Obesity In Children Becoming The Rising Trend ; Here's How To Keep Your Child's Weight In Check
Childhood Obesity On A Rise
COVID-19 upended our lives in more ways than one. While it affected some people directly, people were either infected with the sickness or became collateral harm. While children are still a vulnerable age group in the second wave of the pandemic, new research shows that children in India are overweight, lead a sedentary lifestyle, and have poor health and fitness. According to a poll of Delhi children conducted by Sportz Village Schools, over 51% of the children had an unhealthy BMI, implying that one out of every two children have poor lifestyle habits and may be overweight.
Childhood Obesity Is Concerning
According to statistics, 6-8 percent of Indian schoolchildren are obese, which is a major public health concern. Obesity in children can be caused by a variety of factors, including lifestyle, genetics, and hormones. Children who are obese have a higher chance of developing serious health problems like high blood pressure, high cholesterol, gallbladder disease, osteoarthritis, coronary heart disease, type 2 diabetes, cancer, bone, and joint problems, etc.
Ways To Control Obesity
Since children with obesity are at a higher risk of immediate and future health risks, it is important to maintain a healthy weight by helping them develop good lifestyle habits. Here are some changes you can make to your regimen.
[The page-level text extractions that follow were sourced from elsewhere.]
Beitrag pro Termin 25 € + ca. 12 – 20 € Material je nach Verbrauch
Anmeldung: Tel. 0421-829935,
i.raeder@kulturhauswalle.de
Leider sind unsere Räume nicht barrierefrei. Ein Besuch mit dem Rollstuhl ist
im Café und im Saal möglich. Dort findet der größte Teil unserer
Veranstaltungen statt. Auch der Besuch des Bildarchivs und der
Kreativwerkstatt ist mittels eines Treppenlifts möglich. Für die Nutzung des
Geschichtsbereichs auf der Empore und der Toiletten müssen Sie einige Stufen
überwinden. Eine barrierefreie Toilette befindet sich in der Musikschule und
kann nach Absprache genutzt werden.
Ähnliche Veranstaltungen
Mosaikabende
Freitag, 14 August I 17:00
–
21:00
Develop Healthy Eating Habits
The best to maintain a healthy weight is to develop healthy eating habits including eating plenty of vegetables, fruits, low-fat or non-fat dairy products, making them drink lots of water, eat more protein-rich foods, limit carbonated drinks and lower their consumption of sugar and saturated fat.
Promote Portion Control
When cooking, make just enough for everyone to have a single serving at each meal. If you have leftovers, put them in the fridge or freezer before sitting down to eat to avoid overeating during meals.
Get Your Children Moving
Regular physical activity is important for adults as well as children. With the digital age and COVID pandemic, kids have become lazy. Experts suggest that children aged 6-17 should exercise at least 60 minutes a day. It will help strengthen bones, decrease blood pressure, increase self-esteem, help with weight management, reduce stress and anxiety.
Get Adequate Sleep
Sleep deprivation is linked to obesity, in part because lack of sleep causes us to consume more and be less active. Children require more sleep than adults, and the amount required varies according to age. Kids aged 6-12 should get at least 9-12 hours of sleep in a day and (13-18) should sleep for 8-10 hours per 24 hours.
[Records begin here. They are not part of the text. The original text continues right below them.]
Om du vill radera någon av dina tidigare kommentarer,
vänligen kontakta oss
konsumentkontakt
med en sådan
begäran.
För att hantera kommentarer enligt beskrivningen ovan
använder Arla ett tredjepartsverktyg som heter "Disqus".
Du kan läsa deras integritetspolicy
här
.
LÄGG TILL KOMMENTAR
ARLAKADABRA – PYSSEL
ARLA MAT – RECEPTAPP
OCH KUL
Don’t Use Food As A Punishment Or Reward
Choose non-food incentives, rewards, and penalties for regulating your children's behaviour.
Feed Them Healthy Snacks
Work with your children to prepare snack bags ahead of time so that fresh fruits and veggies are available to eat when they return home from school.
Parents set an example for the kids, and you can do that by making simple changes to your family’s daily routine. Taking the stairs, parking in the farthest spot, or getting off the bus a stop early and walking the rest of the way are all options.